- [PROVIDED DATA]:
************
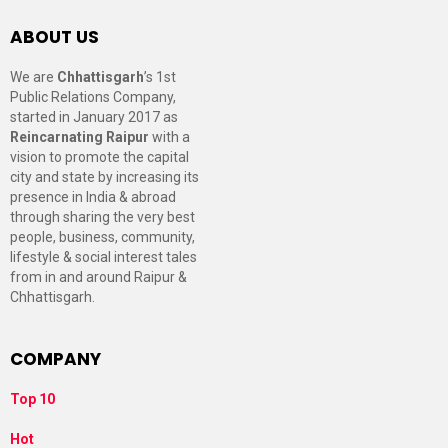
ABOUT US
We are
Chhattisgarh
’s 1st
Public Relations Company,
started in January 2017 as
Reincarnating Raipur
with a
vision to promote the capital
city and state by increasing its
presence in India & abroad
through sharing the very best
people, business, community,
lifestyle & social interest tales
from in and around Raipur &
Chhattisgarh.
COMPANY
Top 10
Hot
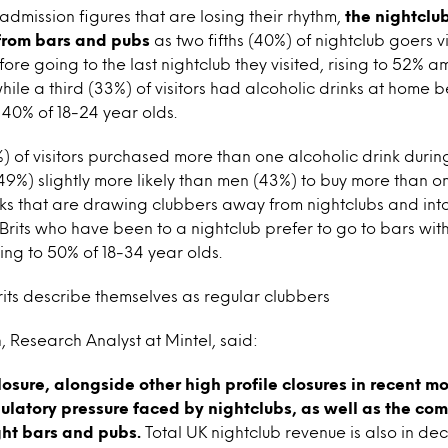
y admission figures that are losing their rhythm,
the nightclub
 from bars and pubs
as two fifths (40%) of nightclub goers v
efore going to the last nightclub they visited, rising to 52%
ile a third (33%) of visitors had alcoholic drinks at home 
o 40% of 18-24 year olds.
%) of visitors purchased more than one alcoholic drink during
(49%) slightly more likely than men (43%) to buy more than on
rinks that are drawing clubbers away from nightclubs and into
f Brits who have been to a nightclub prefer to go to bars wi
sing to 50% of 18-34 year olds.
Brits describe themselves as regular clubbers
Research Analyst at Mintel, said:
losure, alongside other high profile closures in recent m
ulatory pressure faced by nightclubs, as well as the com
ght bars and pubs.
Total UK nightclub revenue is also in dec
************
- [WHAT YOU HAVE TO DO]: Beginning with the line above that contains "efore going to", copy each line exactly up to and including the line that contains "rinks that are", and go no further.

- [TASK SOLUTION]:
efore going to the last nightclub they visited, rising to 52%
ile a third (33%) of visitors had alcoholic drinks at home 
o 40% of 18-24 year olds.
%) of visitors purchased more than one alcoholic drink during
(49%) slightly more likely than men (43%) to buy more than on
rinks that are drawing clubbers away from nightclubs and into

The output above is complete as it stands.